Various cell death mechanisms offer routes to sabotage tumour cells.Credit: Dr_Microbe/ Getty Images
Cell death comes in many forms, depending on the trigger. During human embryonic development, for example, cells that make up the webbing between the fingers will undergo an orderly self-destruction known as apoptosis, enabling separation of the digits. Other cells have unplanned deaths, triggered by injury or toxins that sabotage cellular machinery. Programmed or not, cell death is an essential process that cancer is adept at avoiding.
“Most therapies are designed to kill tumour cells through apoptosis,” says Boyi Gan, who studies the life and death of cells at The University of Texas MD Anderson Cancer Center. “But tumour cells can often escape apoptosis, leading to disease persistence and recurrence.”
Gan’s lab investigates how other cell death mechanisms might be exploited in the fight against cancer.
With the exception of mechanical injury — where a cell is physically torn apart — cell death is carried out by a cascading network of enzymes. Malignant cells may evade death processes by downregulating key enzymes or suppressing the death-inducing trigger. However, when tumour cells become resistant to one form of death, they often become vulnerable to others.
In a paper published in Nature Cell Biology1, Gan and colleagues detailed a new form of cellular sabotage called disulfidptosis, in which cells are overwhelmed by disulfide-containing compounds. While it’s unclear whether normal cells encounter this form of death naturally, some tumour cells appear to have adapted a survival mechanism that leaves them susceptible to disulfidptosis.
Disulfidptosis: a new form of cell death
A healthy cell generates reactive metabolites that can attach to and deteriorate its plasma membrane, a phenomenon called lipid peroxidation. To prevent this, cells import the amino acid cystine, which helps in the formation of glutathione, a potent antioxidant that can counteract lipid peroxidation. Without enough cystine, lipid peroxidation can trigger a form of cell death known as ferroptosis2. Many tumour cells evade ferroptosis by overexpressing the cystine transport protein SLC7A11.

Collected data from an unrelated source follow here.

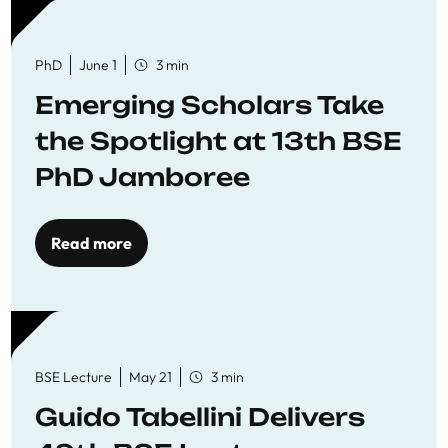
PhD
June 1
3 min
Emerging Scholars Take
the Spotlight at 13th BSE
PhD Jamboree
Read more
BSE Lecture
May 21
3 min
Guido Tabellini Delivers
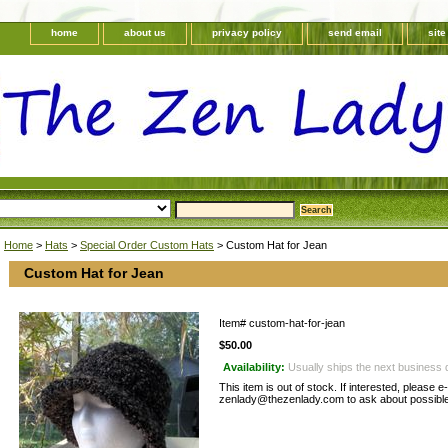
home
about us
privacy policy
send email
sit
Home
>
Hats
>
Special Order Custom Hats
> Custom Hat for Jean
Custom Hat for Jean
Item#
custom-hat-for-jean
$50.00
Availability:
Usually ships the next business 
This item is out of stock. If interested, please e
zenlady@thezenlady.com to ask about possible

“When tumour cells have high levels of this transporter,” Gan explains, “it protects them from ferroptosis, but we found it also presents a vulnerability.”
Cystine contains reactive disulfide bonds that can react with various proteins throughout the cell, with toxic effect. Cells use the reducing agent NADPH to neutralize cystine, and NAPDH is mainly supplied from glucose. As such, cells that overexpress SLC7A11 become addicted to glucose — starving them of this energy source can lead to toxic buildup of cystine and trigger disulfidptosis.
Gan’s team found the buildup of cystine caused an accumulation of disulfide bonds in the actin cytoskeleton, and ultimately cell death. Inhibitors of apoptosis, ferroptosis and other cell death mechanisms had no effect on this process, suggesting disulfidptosis is a distinct pathway.
The discovery of disulfidptosis offers a new route to sabotage tumour cells that have grown resistant to ferroptosis while minimizing collateral toxicity. The researchers observed in preclinical models that cells overexpressing SLC7A11 quickly died of disulfidptosis when glucose uptake was inhibited. “This suggests a therapeutic potential of triggering this cell death in certain cancers,” says Gan.
There is still much to be learned about the mechanisms of disulfidptosis. Because SLC7A11 is known to be overexpressed in a range of tumour types3, if this work can be clinically validated, sabotage via this newly discovered cell death pathway could become a valuable addition to many oncologists’ toolbox.